BlackWaspTM
SQL Server
SQL 2005+

Transact-SQL Joins (2)

The nineteenth part of the SQL Server Programming Fundamentals tutorial returns to the topic of querying. In this article, we examine joins using Transact-SQL (T-SQL). Joins allow data from several tables to be combined in a single set of results.

Performing Queries with Joins

Inner Joins

Possibly the most common form of join that you will use is the inner join. With this type of join, the two tables are combined based upon a join predicate. Wherever a row in one table matches a row in the other, the two rows are combined and added to the outputted results.
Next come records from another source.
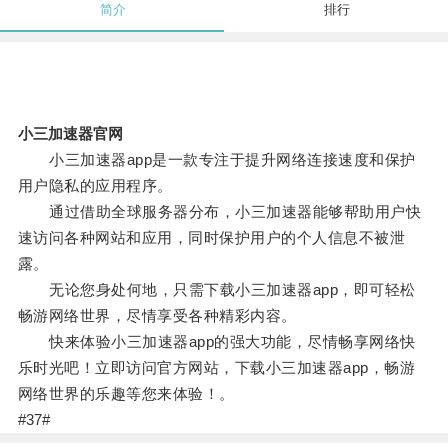
简介
排行
小三加速器官网
小三加速器app是一款专注于提升网络连接速度和保护
用户隐私的应用程序。
通过借助全球服务器分布，小三加速器能够帮助用户快
速访问各种网站和应用，同时保护用户的个人信息不被泄
露。
无论您身处何地，只需下载小三加速器app，即可轻松
畅游网络世界，尽情享受各种精彩内容。
快来体验小三加速器app的强大功能，尽情畅享网络快
乐时光吧！立即访问官方网站，下载小三加速器app，畅游
网络世界的乐趣等您来体验！。
#37#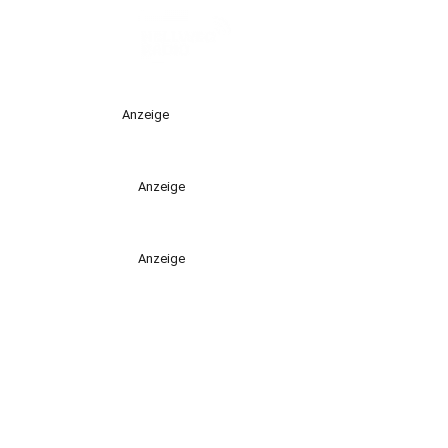
Anzeige
Anzeige
Anzeige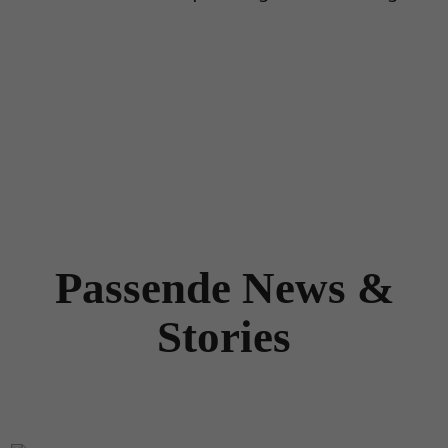
Passende News &
Stories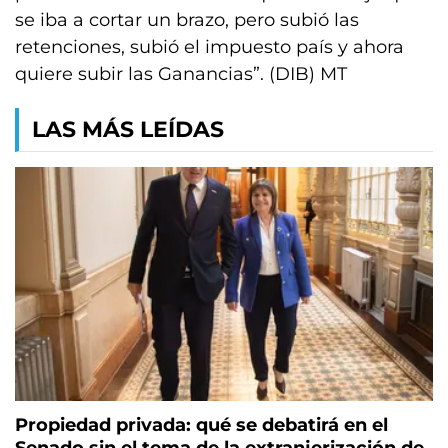
se iba a cortar un brazo, pero subió las
retenciones, subió el impuesto país y ahora
quiere subir las Ganancias”. (DIB) MT
LAS MÁS LEÍDAS
Propiedad privada: qué se debatirá en el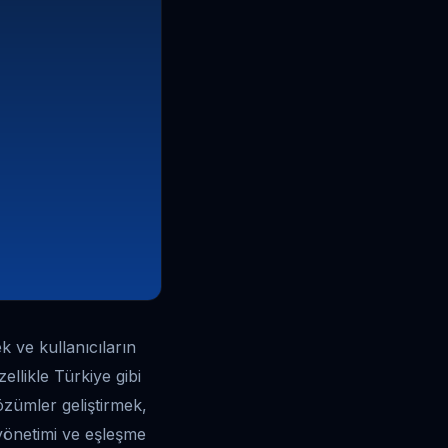
k ve kullanıcıların
llikle Türkiye gibi
özümler geliştirmek,
 yönetimi ve eşleşme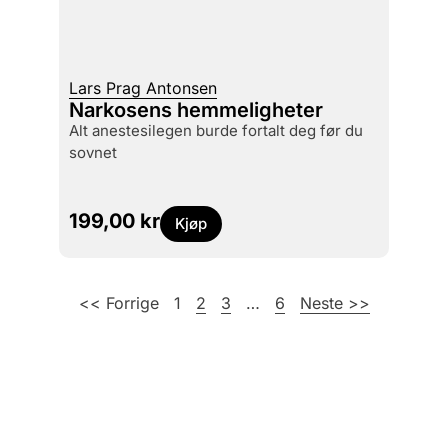
Lars Prag Antonsen
Narkosens hemmeligheter
alt anestesilegen burde fortalt deg før du
sovnet
199,00
kr
Kjøp
<< Forrige
1
2
3
…
6
Neste >>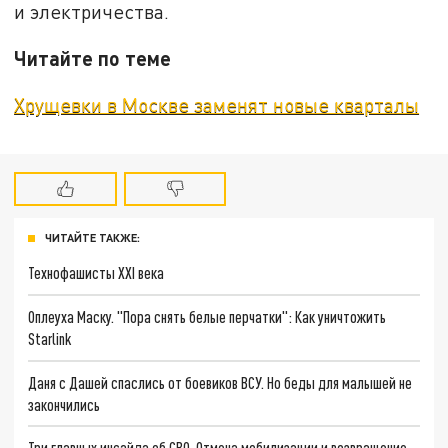
и электричества.
Читайте по теме
Хрущевки в Москве заменят новые кварталы
ЧИТАЙТЕ ТАКЖЕ:
Технофашисты XXI века
Оплеуха Маску. "Пора снять белые перчатки": Как уничтожить
Starlink
Даня с Дашей спаслись от боевиков ВСУ. Но беды для малышей не
закончились
Три главных инсайда об СВО. Отмена мобилизации и возвращение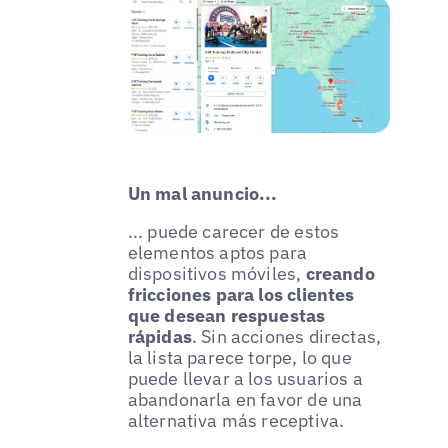
Un mal anuncio...
... puede carecer de estos
elementos aptos para
dispositivos móviles,
creando
fricciones para los clientes
que desean respuestas
rápidas
. Sin acciones directas,
la lista parece torpe, lo que
puede llevar a los usuarios a
abandonarla en favor de una
alternativa más receptiva.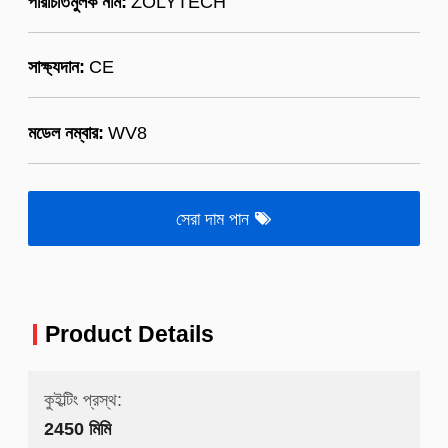
পরিচিতিমুলক নাম:
ZOLYTECH
সাক্ষ্যদান:
CE
মডেল নম্বার:
WV8
সেরা দাম পান
Product Details
কুইল্টিং প্রস্থ:
2450 মিমি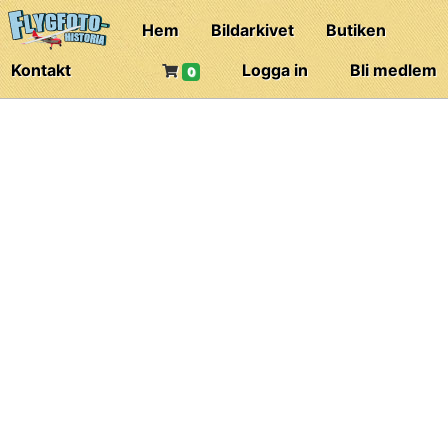
Hem
Bildarkivet
Butiken
Kontakt
Logga in
Bli medlem
0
If a row in either table matches several in the other, each combination will be included in the results. If a row in either table does not match any in the other table, it will be excluded from the results altogether.

The join clause, second table name and join predicate are included in the SELECT statement immediately after the name of the first table. The join uses the INNER JOIN clause and the predicate uses the ON clause. The basic syntax for the SELECT statement is as follows:

SELECT columns FROM table-1 INNER JOIN table-2 ON predicate

As an example, we can join the Jobs and Engineers tables. The following query returns a list of jobs and the details of the engineer that performed the work. In this case, the predicate specifies that the tables will be joined only where the EngineerId in both tables is a match. These columns are used in a foreign key relationship definition for the two tables, although this is not a requirement for the join to be executed. However, if non-key columns are frequently used in join operations, you should consider adding appropriate indexes to improve query performance.

SELECT * FROM Jobs INNER JOIN Engineers ON Jobs.EngineerId = Engineers.EngineerId

The query returns four results as each of the four jobs in the database has an engineer associated with it. However, not all of the engineers have been assigned work so the twenty-one that have not undertaken a job are not included in the results.

The example query returns every column from both tables. For larger tables, or when using multiple joins, this may include a lot of data that you do not require. In addition to making the results more difficult to read, it can also lengthen the processing time for the query and increase the amount of network traffic generated. You should therefore only return the columns that you require. This can be achieved by specifying a column list as usual. However, if the two tables include columns with the same name, the ambiguity can cause an error. Try executing the following query:

SELECT
    EngineerId,
    JobId,
    VisitDate,
    EngineerName
FROM
    Jobs
INNER JOIN
    Engineers
ON
    Jobs.EngineerId = Engineers.EngineerId

This query fails because the EngineerId column appears in both tables. You must therefore specify which table's EngineerId column you require by prefixing it with the table name and a full-stop (period) character. The following query resolves the problem:

SELECT
    Jobs.EngineerId,
    JobId,
    VisitDate,
    EngineerName
FROM
    Jobs
INNER JOIN
    Engineers
ON
    Jobs.EngineerId = Engineers.EngineerId

When using joins, you can also use WHERE clauses, ORDER BY clauses, etc. As with the column selection, you must specify the table name for any columns with ambiguous names. For example:

SELECT
    Jobs.EngineerId,
    JobId,
    VisitDate,
    EngineerName
FROM
    Jobs
INNER JOIN
    Engineers
ON
    Jobs.EngineerId = Engineers.EngineerId
WHERE
    Jobs.EngineerId = 4
OR
    Jobs.EngineerId = 8
ORDER BY
    Jobs.EngineerId
28 December 2008